Abu Dhabi, UAEMonday 22 July 2019

Turkish opposition leader safe after attack at soldier's funeral

Six attackers were identified and investigators are looking into whether the incident is related to terrorism

Kemal Kilicdaroglu, the leader of the Republican People's Party, is attacked at a village outside of Ankara on Sunday during the funeral of a Turkish soldier who was killed during clashes with Kurdish rebels. AP
Kemal Kilicdaroglu, the leader of the Republican People's Party, is attacked at a village outside of Ankara on Sunday during the funeral of a Turkish soldier who was killed during clashes with Kurdish rebels. AP

The leader of Turkey's main opposition party was attacked at a soldier's funeral in Ankara before security guards led him away, in the latest fallout from local elections three weeks ago.

Kemal Kilicdaroglu, head of the secularist Republican People's Party (CHP), attended a funeral for one of four Turkish soldiers killed on Friday in clashes with the outlawed Kurdistan Workers Party (PKK).

Turkish President Recep Tayyip Erdogan, whose AK Party wants the election results annulled in Istanbul, had repeatedly warned during last month's campaign that PKK members were among the CHP's list of candidates.

The clashes in the country's south-east on Friday prompted several pro-government newspapers to tie the soldiers' deaths to the party.

"PKK out" was among the slogans shouted at Mr Kilicdaroglu on Sunday.

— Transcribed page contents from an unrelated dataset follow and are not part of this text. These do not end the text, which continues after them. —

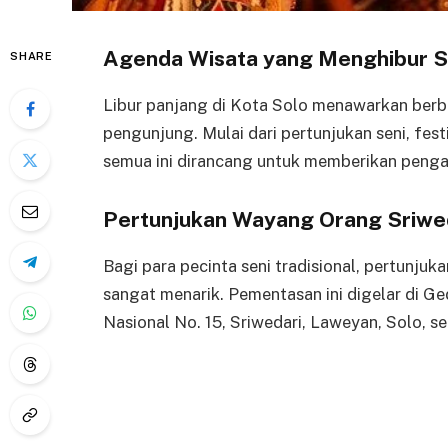
Agenda Wisata yang Menghibur Se
SHARE
Libur panjang di Kota Solo menawarkan berb
pengunjung. Mulai dari pertunjukan seni, fest
semua ini dirancang untuk memberikan penga
Pertunjukan Wayang Orang Sriwe
Bagi para pecinta seni tradisional, pertunju
sangat menarik. Pementasan ini digelar di 
Nasional No. 15, Sriwedari, Laweyan, Solo, se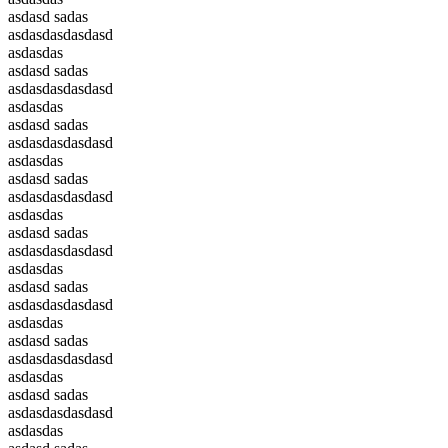
asdasd sadas
asdasdasdasdasd
asdasdas
asdasd sadas
asdasdasdasdasd
asdasdas
asdasd sadas
asdasdasdasdasd
asdasdas
asdasd sadas
asdasdasdasdasd
asdasdas
asdasd sadas
asdasdasdasdasd
asdasdas
asdasd sadas
asdasdasdasdasd
asdasdas
asdasd sadas
asdasdasdasdasd
asdasdas
asdasd sadas
asdasdasdasdasd
asdasdas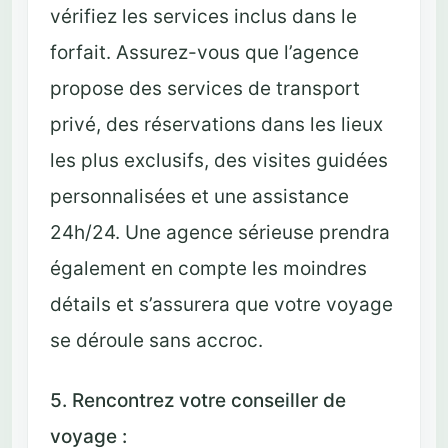
vérifiez les services inclus dans le
forfait. Assurez-vous que l’agence
propose des services de transport
privé, des réservations dans les lieux
les plus exclusifs, des visites guidées
personnalisées et une assistance
24h/24. Une agence sérieuse prendra
également en compte les moindres
détails et s’assurera que votre voyage
se déroule sans accroc.
5. Rencontrez votre conseiller de
voyage :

Several TV broadcasters showed video in which Mr Kilicdaroglu was hit on the head at least twice as security guards and a police officer tried to keep dozens of men away. Some of the men were shouting "Shame on you".

Mr Kilicdaroglu edged through the crowd to a nearby house, outside of which a crowd chanted "PKK out".

More than an hour later, he was driven away in an armoured vehicle by police officers.

"They don't want me to go to our martyrs' funerals," Mr Kilicdaroglu, who escaped unhurt in 2016 when his convoy came under attack in the northeastern province of Artvin, told supporters outside CHP headquarters.

"They think I will step back if they attack me. I will not even take one step back."

Ankara's chief prosecutor, Yuksel Kocaman, said six attackers were identified and investigators were looking into whether the incident was related to terrorism, state-run news agency Anadolu reported.

"The incident is under control. Investigations have started," said Suleyman Soylu, Turkey's Interior Minister.

Justice Minister Abdulhamit Gul, also of the ruling AK Party, said: "We will not allow any kind of violence to cast a shadow on democratic politics."

Initial results and recounts showed that the CHP's mayoral candidates in Ankara and Istanbul defeated those from the AK Party, in painful losses for Mr Erdogan.

But the AKP has submitted two petitions to cancel and re-run the vote in Istanbul, claiming irregularities and illegal votes and voters.

Mr Kilicdaroglu was attending the funeral of soldier Yener Kirikci, who was among those killed on Friday when PKK insurgents attacked a military base in the mountainous Hakkari province near the Iraq border.

The Turkish military said six other soldiers were wounded and 20 PKK members killed in the clashes.

The PKK has waged an insurgency for autonomy in Turkey's largely Kurdish south-east since 1984, and is deemed a terrorist organisation by Turkey, the US and the EU.

One pro-government newspaper, Gunes, ran a headline on Sunday that said: "Six dead and four wounded. Are you happy Ekrem?", referring to the CHP's new Mayor of Istanbul, Ekrem Imamoglu.

The High Election Board has not yet ruled on the AKP's challenges, but Mr Imamoglu took office on Wednesday.

"Those who carried out the attack are not our citizens. Those who did this acted on orders," he told an Istanbul crowd on Sunday.